Industry insiders - this is an especially important one.
As investors, we sometimes get into companies making products we ourselves would never use, which can give us a skewed vision of a business. For example, Unity Software was a former investment of mine that I recently sold after having a great chat with a game developer. He had no experience investing and wasn’t interested in it at all, but he had the perfect perspective on why Unity didn’t have the place in the gaming industry that I thought it did. After he completely obliterated my investment thesis, I sold. These perspectives are invaluable.

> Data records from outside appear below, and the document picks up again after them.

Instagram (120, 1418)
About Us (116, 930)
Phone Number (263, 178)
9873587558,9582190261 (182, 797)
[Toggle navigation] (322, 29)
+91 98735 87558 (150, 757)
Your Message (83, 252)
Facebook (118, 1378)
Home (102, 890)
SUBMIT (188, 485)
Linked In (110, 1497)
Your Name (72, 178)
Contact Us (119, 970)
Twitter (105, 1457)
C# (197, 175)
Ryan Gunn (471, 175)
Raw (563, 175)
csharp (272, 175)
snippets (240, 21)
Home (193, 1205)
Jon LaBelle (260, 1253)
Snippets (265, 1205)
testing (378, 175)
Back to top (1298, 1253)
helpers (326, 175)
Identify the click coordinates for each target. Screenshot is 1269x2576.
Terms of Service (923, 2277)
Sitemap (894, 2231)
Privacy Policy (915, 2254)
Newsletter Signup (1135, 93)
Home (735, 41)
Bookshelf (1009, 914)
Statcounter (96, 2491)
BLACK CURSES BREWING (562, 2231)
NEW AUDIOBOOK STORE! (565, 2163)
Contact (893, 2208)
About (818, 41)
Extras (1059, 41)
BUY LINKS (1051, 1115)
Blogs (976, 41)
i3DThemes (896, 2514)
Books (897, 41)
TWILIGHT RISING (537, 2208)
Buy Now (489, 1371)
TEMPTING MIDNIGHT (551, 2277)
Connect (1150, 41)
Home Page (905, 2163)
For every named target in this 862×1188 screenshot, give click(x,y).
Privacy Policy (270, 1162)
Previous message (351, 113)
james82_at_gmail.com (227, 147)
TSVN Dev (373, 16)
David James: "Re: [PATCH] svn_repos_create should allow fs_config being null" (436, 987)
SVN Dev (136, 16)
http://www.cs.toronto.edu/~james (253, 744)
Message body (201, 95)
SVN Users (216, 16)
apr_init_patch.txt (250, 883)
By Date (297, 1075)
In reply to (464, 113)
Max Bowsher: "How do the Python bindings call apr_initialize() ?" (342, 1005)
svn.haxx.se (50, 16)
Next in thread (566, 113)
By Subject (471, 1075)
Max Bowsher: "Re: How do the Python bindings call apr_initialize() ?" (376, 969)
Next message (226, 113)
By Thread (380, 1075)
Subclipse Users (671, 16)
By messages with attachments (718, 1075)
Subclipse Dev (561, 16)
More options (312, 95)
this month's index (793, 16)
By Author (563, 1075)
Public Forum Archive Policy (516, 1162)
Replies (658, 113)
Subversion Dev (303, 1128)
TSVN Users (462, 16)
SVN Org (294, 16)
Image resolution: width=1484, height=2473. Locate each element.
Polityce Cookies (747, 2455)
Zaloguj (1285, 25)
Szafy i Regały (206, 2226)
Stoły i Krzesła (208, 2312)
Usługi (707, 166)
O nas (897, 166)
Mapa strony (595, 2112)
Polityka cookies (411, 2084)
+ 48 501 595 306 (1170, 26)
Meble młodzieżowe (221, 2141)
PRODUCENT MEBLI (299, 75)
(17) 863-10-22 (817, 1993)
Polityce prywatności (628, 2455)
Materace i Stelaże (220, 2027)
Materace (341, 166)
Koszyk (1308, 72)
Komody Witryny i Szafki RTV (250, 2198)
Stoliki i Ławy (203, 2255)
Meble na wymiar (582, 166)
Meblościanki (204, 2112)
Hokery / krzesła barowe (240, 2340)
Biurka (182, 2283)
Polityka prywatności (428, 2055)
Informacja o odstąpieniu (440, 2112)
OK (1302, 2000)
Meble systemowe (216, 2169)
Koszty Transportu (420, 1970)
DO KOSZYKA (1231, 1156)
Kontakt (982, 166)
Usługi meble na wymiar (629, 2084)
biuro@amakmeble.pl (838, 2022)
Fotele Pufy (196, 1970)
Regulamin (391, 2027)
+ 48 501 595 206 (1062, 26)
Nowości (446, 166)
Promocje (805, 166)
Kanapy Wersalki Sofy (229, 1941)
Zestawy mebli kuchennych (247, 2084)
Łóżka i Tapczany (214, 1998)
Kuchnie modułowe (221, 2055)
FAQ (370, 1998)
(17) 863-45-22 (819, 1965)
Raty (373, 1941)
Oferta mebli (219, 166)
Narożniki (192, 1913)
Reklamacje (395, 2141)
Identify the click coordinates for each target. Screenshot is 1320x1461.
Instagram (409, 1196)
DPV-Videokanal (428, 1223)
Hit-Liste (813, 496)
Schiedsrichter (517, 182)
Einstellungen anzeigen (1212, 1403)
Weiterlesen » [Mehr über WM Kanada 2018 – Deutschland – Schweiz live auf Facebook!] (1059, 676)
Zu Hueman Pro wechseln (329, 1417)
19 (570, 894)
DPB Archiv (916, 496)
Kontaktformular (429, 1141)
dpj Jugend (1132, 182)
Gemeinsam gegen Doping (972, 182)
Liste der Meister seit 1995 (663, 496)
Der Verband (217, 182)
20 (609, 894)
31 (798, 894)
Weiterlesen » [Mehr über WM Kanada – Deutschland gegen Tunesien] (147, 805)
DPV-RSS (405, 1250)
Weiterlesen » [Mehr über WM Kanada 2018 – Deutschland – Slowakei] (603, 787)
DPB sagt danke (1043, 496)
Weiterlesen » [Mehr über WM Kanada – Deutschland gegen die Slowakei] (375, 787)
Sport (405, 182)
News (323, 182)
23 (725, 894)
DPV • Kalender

Quarterly reports - just to keep up with my companies and ensure the investment thesis is still on track / that the underlying business hasn’t shifted.
Some investors I know like to keep up with what’s going on in the markets, fed decisions, analyst opinions, etc., but don’t incorporate it into their investment decisions - this may work for certain investors who simply like keeping up with the times (totally fair!), but many others that are subconsciously impacted by the news they take in and, despite saying otherwise, make decisions based on these factors. For myself, this is simply adding unnecessary work that may influence my investment strategy negatively - so I don’t do it.
Investing can reward the lazy. I have actively chosen to do less by avoiding ‘noise’ in the finance industry, and I believe my overall investment performance has positively benefitted by this decision. It also frees up my time so that I can put it into more beneficial directions. As always, this investing “tidbit” isn’t for everyone. But it’s what I’ve found to work for me.